### What you have to do
What number of lines in the entries hold the string "секретн"? Answer with it alone.

### Records provided

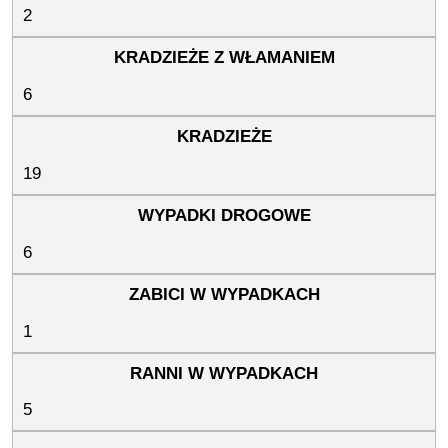
2
6
19
6
1
5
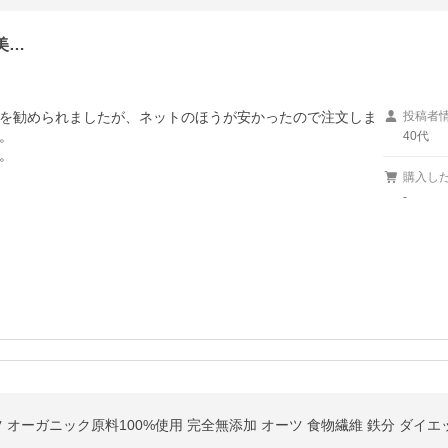
美…
を勧められましたが、ネットのほうが安かったので注文しま
投稿者


40代
。
購入し
-
ツ オーガニック原料100%使用 完全無添加 オーツ 食物繊維 鉄分 ダイエ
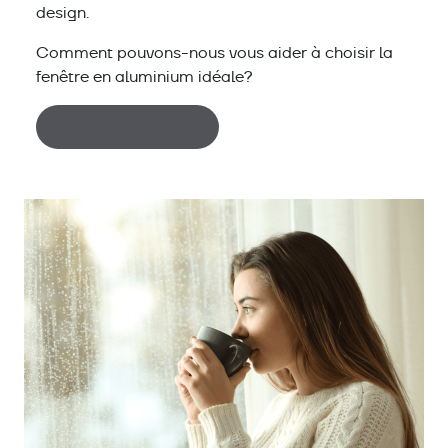
design.
Comment pouvons-nous vous aider à choisir la
fenêtre en aluminium idéale?
Contactez-nous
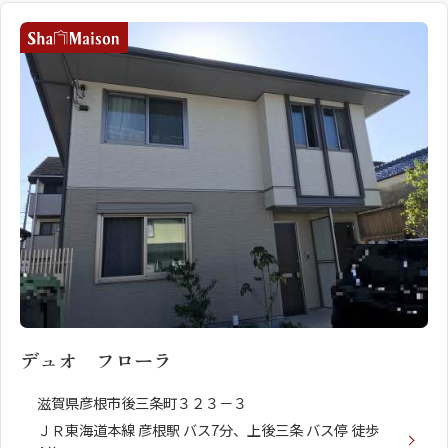
デュオ フローラ
滋賀県彦根市後三条町３２３－３
ＪＲ東海道本線 彦根駅 バス7分、上後三条 バス停 徒歩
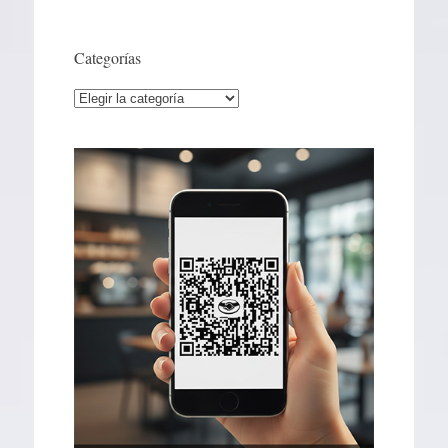
artículos
Categorías
Categorías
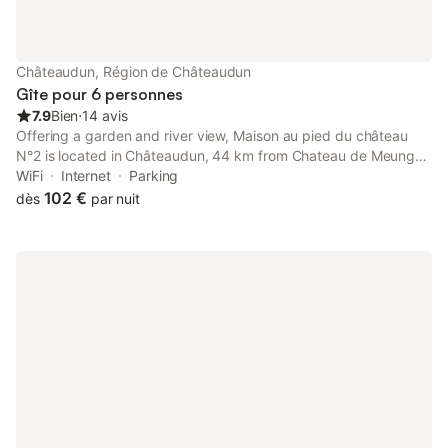
Châteaudun, Région de Châteaudun
Gîte pour 6 personnes
7.9
Bien
⋅
14 avis
Offering a garden and river view, Maison au pied du château
N°2 is located in Châteaudun, 44 km from Chateau de Meung
sur Loire and 45 km from Municipal Theatre of Chartres.
WiFi
Internet
Parking
102 €
dès
par nuit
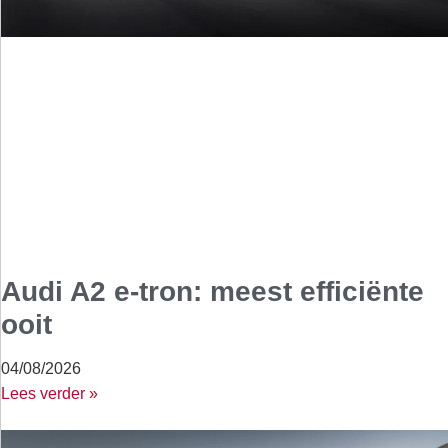
Audi A2 e-tron: meest efficiënte
ooit
04/08/2026
Lees verder »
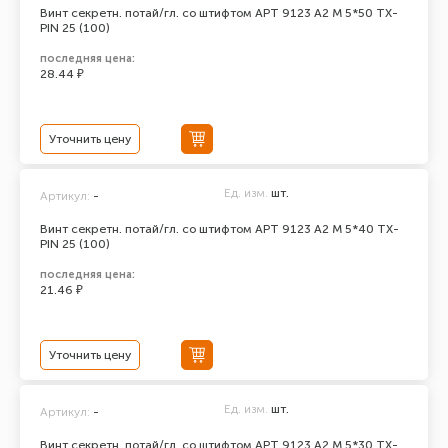
Винт секретн. потай/гл. со штифтом АРТ 9123 А2 M 5*50 TX-
PIN 25 (100)
последняя цена:
28.44 ₽
Уточнить цену
Ед. изм.
шт.
Артикул:
-
Винт секретн. потай/гл. со штифтом АРТ 9123 А2 M 5*40 TX-
PIN 25 (100)
последняя цена:
21.46 ₽
Уточнить цену
Ед. изм.
шт.
Артикул:
-
Винт секретн. потай/гл. со штифтом АРТ 9123 А2 M 5*30 TX-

### Solution to this task
3